In the process, I touched her face with my hand.
Remove the hand!
0 O O
You touched your affairs with these hands.
Epic file: Are you normal?? to
And in the police and other suspicious places we always put Linux. and silence. During the installation we say that Windows. Firefox and OpenOffice - and no one can distinguish.
XXX am I scary?
WOW : No.
Then fuck me...)
WOW: I will not do that.
That means terrible...
WOW: Why should I do this? You can’t do anything that I’m afraid of.)
I can try to sleep in the process.)
Oh yeah, you would have taken the first place in the genre. ?
My grandmother lives in St. M. Grandma. Her son, 4 years old, calls her Probabushkinskaya. It is iron logic :)
Live happily, love each other, stay more often.

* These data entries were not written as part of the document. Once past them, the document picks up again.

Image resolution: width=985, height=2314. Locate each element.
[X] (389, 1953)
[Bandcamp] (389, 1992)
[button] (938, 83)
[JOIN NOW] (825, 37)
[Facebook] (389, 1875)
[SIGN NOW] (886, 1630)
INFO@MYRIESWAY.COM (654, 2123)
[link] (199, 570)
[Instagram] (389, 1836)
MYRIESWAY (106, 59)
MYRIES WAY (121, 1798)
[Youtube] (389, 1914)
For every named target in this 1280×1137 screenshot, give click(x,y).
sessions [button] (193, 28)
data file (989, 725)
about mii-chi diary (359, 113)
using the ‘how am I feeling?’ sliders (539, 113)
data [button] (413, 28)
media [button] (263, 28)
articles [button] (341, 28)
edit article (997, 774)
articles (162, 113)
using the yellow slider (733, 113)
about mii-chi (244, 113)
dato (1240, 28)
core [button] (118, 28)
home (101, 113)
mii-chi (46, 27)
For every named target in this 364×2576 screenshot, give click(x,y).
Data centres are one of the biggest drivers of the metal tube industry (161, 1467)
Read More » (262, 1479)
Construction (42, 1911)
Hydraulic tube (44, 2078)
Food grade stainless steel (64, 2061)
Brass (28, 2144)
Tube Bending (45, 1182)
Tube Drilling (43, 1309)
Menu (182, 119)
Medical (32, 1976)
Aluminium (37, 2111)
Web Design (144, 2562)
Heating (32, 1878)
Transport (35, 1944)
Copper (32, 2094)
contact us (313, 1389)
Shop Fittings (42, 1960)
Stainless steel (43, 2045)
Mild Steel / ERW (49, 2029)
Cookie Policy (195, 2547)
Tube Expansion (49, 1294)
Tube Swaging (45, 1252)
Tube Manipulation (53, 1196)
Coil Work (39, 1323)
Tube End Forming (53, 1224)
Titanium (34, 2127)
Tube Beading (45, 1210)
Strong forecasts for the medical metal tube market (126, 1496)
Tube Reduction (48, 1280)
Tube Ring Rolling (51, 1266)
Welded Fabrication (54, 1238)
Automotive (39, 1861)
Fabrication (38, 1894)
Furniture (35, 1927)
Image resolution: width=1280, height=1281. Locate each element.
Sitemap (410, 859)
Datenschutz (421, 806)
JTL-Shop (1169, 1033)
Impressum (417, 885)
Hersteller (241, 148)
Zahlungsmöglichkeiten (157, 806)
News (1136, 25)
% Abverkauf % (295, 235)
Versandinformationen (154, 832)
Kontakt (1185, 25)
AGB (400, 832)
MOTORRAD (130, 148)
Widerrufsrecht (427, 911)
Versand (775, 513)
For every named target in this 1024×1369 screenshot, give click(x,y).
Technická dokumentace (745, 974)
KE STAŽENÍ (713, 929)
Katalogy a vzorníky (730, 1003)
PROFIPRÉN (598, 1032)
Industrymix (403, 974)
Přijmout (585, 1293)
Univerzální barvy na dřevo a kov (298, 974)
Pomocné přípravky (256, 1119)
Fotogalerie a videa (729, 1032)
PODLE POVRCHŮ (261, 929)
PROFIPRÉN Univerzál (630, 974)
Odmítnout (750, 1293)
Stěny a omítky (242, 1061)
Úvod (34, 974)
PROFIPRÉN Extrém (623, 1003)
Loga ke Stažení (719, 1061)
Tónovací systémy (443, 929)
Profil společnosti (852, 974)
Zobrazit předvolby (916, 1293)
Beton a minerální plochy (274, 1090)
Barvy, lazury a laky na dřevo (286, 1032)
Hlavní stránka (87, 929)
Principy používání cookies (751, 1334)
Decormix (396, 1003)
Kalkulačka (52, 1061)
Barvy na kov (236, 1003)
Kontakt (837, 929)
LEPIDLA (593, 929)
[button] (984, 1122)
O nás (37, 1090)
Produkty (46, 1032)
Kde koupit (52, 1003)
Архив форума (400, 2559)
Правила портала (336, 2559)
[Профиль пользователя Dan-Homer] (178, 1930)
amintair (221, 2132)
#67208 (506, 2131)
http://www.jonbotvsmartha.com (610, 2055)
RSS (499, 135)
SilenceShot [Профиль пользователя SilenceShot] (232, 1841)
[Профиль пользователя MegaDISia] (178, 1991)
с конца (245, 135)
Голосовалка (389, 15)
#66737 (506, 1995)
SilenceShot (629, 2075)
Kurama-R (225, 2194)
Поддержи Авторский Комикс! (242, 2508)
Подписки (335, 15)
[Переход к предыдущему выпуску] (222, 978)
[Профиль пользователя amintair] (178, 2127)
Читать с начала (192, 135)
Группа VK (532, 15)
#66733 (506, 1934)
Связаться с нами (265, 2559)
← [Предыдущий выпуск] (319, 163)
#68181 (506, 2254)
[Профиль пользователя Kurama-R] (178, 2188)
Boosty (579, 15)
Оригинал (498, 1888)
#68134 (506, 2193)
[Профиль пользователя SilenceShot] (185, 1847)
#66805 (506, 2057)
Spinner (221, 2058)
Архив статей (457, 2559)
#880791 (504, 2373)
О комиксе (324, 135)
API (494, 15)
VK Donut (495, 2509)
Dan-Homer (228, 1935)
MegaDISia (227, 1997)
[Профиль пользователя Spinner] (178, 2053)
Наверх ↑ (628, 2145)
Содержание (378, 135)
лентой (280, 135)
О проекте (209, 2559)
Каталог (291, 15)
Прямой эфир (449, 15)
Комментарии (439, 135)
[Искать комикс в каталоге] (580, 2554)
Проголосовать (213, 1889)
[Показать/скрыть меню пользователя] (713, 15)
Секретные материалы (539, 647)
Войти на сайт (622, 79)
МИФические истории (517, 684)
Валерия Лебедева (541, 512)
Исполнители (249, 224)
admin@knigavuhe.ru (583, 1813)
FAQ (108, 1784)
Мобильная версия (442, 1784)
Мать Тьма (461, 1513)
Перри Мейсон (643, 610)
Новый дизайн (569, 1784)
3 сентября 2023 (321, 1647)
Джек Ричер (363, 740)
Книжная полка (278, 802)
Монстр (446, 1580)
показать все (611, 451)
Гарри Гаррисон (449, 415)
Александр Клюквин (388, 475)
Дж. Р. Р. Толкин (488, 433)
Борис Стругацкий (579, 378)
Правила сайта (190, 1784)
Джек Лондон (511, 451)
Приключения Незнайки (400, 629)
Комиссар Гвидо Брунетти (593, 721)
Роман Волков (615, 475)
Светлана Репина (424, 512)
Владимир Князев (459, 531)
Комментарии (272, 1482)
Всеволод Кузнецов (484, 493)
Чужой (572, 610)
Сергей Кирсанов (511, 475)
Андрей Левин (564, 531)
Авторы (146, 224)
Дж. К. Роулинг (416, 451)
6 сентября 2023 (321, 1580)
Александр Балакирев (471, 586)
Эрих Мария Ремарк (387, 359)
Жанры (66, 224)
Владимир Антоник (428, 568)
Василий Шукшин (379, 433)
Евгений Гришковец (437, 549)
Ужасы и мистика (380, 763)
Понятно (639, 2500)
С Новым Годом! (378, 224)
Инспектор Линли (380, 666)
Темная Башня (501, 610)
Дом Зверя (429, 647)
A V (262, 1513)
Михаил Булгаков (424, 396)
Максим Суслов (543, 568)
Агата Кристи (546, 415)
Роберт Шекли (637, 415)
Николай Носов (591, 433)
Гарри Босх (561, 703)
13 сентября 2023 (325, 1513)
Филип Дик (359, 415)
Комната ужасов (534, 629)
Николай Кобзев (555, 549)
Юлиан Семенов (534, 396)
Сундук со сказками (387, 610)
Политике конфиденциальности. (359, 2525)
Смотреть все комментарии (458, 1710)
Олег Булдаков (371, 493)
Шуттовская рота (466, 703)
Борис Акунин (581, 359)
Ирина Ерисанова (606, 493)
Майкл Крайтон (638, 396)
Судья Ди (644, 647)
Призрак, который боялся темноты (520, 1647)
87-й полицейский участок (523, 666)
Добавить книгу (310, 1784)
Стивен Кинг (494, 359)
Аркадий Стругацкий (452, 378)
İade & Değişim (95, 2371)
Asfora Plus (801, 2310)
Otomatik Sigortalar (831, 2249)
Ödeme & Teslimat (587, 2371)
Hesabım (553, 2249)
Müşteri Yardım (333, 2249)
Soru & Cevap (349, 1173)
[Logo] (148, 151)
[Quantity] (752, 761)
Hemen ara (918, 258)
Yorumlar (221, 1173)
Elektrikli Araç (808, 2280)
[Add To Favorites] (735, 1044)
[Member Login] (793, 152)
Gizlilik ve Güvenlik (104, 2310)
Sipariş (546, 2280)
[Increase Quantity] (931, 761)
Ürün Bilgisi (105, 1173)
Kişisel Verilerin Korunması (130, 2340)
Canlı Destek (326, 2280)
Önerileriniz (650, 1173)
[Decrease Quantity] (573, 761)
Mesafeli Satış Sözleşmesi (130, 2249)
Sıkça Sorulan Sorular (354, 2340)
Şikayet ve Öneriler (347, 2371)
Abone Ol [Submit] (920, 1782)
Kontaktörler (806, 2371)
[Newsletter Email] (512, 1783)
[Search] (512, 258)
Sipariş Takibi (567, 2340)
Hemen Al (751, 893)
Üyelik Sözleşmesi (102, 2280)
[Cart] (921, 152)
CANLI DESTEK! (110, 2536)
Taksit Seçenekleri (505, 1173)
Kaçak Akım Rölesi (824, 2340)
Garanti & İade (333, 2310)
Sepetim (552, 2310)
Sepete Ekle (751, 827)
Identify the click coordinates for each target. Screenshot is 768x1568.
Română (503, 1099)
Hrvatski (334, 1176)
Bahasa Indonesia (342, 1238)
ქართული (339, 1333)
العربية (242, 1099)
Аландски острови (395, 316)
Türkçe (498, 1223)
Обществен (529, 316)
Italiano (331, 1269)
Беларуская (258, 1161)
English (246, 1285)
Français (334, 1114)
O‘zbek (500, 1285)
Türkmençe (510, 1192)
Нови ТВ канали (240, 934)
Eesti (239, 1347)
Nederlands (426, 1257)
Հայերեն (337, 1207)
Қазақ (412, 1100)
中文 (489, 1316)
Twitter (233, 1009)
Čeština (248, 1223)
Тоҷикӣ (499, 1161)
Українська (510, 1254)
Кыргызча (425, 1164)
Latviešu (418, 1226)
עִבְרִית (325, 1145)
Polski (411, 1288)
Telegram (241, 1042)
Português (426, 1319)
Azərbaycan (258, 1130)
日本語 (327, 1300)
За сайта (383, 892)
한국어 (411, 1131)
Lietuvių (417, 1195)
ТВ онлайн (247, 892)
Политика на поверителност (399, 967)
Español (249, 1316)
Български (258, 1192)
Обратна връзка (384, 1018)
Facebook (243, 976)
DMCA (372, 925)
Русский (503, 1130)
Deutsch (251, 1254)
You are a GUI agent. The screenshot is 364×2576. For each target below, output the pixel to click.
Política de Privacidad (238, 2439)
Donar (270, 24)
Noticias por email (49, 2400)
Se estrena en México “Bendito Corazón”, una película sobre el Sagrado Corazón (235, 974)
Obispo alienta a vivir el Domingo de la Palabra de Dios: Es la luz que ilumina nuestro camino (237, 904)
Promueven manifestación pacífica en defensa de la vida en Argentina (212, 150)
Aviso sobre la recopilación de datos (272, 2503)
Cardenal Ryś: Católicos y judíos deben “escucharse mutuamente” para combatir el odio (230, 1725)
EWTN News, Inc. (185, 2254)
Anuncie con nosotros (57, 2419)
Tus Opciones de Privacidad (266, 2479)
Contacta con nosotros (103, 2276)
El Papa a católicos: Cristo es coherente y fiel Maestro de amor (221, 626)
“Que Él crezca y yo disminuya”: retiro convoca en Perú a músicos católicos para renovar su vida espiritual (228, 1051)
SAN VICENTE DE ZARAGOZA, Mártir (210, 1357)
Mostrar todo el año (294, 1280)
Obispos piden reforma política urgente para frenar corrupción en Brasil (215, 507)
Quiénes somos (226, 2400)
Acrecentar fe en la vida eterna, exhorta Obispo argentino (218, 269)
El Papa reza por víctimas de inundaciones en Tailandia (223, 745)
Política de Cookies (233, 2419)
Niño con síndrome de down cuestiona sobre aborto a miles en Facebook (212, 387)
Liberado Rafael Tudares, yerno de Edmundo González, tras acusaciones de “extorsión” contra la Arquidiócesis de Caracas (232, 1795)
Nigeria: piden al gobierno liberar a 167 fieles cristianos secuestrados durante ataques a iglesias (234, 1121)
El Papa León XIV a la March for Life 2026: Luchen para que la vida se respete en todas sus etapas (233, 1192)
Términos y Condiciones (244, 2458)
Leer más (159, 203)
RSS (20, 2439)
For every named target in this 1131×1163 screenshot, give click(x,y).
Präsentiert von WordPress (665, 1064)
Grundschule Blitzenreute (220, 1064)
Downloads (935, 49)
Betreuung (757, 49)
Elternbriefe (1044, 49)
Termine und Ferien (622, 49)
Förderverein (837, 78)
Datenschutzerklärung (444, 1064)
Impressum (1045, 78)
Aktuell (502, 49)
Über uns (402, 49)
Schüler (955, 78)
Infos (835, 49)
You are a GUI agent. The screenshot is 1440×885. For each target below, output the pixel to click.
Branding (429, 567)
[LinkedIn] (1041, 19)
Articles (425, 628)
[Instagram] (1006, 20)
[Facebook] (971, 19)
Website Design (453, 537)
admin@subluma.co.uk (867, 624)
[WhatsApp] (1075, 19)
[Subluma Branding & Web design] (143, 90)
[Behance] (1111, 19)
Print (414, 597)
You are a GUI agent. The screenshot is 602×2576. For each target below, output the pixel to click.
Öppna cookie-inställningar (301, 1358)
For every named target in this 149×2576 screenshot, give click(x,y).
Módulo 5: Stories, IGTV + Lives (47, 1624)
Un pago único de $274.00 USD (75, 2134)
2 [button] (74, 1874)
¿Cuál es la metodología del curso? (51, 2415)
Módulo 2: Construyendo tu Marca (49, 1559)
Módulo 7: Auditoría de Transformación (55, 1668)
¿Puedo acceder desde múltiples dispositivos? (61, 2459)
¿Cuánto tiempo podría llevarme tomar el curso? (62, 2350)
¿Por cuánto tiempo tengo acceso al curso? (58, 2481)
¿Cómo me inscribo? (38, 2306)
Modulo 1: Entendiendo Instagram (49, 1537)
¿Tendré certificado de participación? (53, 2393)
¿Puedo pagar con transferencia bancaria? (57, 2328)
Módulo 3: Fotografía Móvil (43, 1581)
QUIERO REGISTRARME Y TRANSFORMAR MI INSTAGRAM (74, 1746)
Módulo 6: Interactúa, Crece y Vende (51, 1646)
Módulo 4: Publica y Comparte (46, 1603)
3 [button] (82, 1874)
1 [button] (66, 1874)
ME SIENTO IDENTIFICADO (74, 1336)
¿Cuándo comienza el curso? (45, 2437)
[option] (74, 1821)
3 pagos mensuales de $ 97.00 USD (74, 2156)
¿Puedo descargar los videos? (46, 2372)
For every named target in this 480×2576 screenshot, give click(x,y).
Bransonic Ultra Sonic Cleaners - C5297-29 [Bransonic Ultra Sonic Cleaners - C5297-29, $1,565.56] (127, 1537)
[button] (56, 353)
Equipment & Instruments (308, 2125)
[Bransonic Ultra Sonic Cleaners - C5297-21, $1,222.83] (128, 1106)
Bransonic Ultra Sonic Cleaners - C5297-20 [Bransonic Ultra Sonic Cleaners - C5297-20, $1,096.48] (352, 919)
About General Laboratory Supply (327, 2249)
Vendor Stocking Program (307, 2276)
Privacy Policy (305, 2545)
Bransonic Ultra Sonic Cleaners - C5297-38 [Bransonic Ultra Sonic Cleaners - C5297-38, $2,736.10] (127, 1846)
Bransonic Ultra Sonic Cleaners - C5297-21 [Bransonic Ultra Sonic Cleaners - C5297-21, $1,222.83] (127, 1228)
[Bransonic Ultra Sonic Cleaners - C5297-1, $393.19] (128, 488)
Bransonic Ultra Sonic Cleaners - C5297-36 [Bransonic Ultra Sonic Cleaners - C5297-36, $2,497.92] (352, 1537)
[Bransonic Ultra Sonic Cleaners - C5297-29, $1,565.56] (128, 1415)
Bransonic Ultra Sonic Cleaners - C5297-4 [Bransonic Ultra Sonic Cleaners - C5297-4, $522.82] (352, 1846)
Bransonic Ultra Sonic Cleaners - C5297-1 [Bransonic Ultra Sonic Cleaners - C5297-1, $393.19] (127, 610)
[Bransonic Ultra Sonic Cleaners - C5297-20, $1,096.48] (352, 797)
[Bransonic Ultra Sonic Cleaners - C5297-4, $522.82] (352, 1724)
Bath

I listen to music, listening loudly. I heard a bell at the door, and I was quiet. I open the door, and on the threshold a neighbor from below, well, I tell him that he has already turned off everything, let's not worry, and he gives this:"Give me a pooh on music, you tell me how the track is called";
I am interested in this:
"The husband seemed to have learned about Igor. He doesn’t say anything, but every time I come to him, he fucking fuck. I go, and so zero, I don’t want to. So, I think, give me such a lover?"
Is it normal for her husband to fuck her lover? How can she be considered foolish?